EFFECTS OF pH AND EXTENDED HEATING ON α-diCARBONYL COMPOUNDS PRODUCED IN THE D-GLUCOSE-GLYCINE MODEL SYSTEМ

Authors

DOI:

https://doi.org/10.15421/jchemtech.v33i2.323177

Keywords:

the Maillard reaction, Maillard reaction model system, intermediate stage, α-dicarbonyl compounds (α-DCs), intermediates.

Abstract

α-Dicarbonyl compounds (α-DCs) are significant markers in the intermediate stage of the Maillard reaction, which not only provide pleasant taste and color, extend shelf life and improve functionality, but also generate a large number of potentially harmful substances that can lead to severe food safety problems and pose significant risks to human health. Therefore, food derivatives of α-DCs are under close attention in food chemistry and medicine. The study of the effects of pH and extended heating on the formation of α-dicarbonyl compounds (α-DCs) in the D-glucose-glycine model system is important for understanding methods to reduce or prevent their development in heat-processed foods. In this study the α-DCs formation were determined based on the changes in UV absorbance at λmax 270290 nm.
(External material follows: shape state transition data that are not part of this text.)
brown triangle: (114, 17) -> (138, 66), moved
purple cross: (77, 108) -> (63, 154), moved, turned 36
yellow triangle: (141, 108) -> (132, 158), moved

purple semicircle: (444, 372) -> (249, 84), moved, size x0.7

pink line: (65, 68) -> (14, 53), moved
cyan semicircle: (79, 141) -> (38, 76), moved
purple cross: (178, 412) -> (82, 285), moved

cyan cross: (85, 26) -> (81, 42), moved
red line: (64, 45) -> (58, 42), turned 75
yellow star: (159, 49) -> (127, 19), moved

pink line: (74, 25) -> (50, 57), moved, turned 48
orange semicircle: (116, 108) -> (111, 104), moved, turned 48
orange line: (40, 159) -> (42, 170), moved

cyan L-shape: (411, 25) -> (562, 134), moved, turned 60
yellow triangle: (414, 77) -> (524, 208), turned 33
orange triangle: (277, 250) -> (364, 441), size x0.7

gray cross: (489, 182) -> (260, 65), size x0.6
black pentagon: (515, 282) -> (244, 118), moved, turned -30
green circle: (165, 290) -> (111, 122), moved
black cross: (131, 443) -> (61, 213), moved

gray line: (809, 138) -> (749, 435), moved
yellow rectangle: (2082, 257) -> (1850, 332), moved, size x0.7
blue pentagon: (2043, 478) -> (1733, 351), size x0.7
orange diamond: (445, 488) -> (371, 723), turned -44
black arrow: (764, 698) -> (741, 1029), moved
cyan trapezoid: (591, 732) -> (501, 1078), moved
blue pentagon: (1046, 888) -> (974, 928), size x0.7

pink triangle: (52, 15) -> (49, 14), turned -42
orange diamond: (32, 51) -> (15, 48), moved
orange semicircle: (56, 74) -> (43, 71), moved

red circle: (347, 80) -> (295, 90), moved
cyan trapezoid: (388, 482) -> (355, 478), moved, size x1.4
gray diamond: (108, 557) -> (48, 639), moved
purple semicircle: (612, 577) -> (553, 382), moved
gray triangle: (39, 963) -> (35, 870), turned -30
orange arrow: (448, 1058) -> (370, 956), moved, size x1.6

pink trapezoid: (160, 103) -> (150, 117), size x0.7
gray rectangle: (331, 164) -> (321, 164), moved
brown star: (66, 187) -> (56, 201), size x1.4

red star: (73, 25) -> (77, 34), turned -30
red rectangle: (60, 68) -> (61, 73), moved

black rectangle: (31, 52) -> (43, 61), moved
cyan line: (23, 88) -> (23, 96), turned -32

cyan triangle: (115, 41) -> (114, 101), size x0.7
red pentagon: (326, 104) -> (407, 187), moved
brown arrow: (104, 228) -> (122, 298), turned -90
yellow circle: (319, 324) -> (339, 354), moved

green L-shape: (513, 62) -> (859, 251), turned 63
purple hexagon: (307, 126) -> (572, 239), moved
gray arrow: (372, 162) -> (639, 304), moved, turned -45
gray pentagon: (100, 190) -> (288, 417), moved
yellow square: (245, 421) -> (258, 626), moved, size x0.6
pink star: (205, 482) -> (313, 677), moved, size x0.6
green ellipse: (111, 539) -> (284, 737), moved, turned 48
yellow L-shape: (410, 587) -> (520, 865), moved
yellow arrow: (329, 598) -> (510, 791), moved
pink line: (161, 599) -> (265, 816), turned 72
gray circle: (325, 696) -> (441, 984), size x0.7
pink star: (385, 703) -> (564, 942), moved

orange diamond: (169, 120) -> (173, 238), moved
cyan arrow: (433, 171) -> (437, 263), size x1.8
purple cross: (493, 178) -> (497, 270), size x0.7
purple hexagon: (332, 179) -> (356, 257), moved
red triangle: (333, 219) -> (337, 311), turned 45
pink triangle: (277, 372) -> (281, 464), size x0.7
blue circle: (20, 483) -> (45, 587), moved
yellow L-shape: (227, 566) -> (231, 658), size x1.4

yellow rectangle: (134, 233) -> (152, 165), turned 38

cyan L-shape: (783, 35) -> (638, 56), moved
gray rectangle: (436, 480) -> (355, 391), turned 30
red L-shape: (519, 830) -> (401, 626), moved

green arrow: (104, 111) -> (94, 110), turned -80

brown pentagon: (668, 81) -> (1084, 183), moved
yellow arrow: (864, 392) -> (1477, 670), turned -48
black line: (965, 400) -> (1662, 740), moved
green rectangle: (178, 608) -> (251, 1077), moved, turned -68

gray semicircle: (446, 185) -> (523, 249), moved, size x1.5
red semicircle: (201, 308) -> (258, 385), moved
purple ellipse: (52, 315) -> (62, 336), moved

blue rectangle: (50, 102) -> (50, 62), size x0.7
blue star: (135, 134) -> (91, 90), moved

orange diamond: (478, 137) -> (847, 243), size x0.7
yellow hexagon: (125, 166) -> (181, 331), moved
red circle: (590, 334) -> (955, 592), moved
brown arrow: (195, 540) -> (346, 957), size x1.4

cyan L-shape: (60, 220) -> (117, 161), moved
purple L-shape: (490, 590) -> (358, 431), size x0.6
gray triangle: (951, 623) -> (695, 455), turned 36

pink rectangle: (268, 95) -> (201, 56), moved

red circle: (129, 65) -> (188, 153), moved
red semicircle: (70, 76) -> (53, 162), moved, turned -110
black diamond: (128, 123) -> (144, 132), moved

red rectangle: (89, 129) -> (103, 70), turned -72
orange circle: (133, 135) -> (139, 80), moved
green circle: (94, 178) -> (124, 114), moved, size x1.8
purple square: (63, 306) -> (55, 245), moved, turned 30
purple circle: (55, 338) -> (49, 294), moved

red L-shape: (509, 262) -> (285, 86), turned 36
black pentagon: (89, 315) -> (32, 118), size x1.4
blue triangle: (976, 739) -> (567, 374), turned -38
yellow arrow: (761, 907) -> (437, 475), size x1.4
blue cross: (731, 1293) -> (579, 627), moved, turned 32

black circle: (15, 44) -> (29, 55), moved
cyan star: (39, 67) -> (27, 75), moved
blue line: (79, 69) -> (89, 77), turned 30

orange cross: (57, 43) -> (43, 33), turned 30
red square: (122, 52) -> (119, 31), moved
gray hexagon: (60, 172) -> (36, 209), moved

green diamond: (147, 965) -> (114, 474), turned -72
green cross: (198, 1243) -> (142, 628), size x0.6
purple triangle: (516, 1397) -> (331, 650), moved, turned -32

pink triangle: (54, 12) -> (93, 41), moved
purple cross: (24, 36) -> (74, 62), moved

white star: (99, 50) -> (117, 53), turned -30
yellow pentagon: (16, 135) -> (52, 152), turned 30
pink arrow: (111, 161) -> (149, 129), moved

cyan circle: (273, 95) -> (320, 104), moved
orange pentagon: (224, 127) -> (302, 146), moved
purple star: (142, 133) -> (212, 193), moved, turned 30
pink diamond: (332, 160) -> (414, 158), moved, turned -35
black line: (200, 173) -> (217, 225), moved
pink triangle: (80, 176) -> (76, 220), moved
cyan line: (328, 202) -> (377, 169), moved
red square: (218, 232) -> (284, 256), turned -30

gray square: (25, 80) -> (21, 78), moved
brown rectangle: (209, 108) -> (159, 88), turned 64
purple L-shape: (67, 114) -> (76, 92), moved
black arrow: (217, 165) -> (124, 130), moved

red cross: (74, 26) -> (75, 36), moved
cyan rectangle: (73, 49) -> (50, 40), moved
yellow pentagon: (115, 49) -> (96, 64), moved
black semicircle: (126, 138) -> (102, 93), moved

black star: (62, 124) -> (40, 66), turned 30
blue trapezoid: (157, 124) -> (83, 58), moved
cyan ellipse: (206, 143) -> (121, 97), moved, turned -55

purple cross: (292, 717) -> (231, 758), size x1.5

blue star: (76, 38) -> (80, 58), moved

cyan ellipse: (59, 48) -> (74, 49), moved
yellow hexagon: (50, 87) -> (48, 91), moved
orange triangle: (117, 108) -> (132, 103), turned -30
The results indicated that in the pH range from 1.0 to 7.0 with increasing heating time the formation of α-DCs occurred most slowly in the pH range from 4.0 to 5.0.  In the pH range from 7.0 to 12.0, the slower formation of α-dicarbonyl compounds was observed in the pH range from 7.0 to 10.0. The calculated relative rates of α-DCs formation in the D-glucose-glycine model system are in full agreement with the experimental data. The effect of both heating temperature and time on the formation of α-DCs in the D-glucose-glycine model system at pH 9 was investigated using Raman spectroscopy. The study of the α-DC formation patterns is to find the best and more suitable method for producing a healthy food product with good sensory characteristics.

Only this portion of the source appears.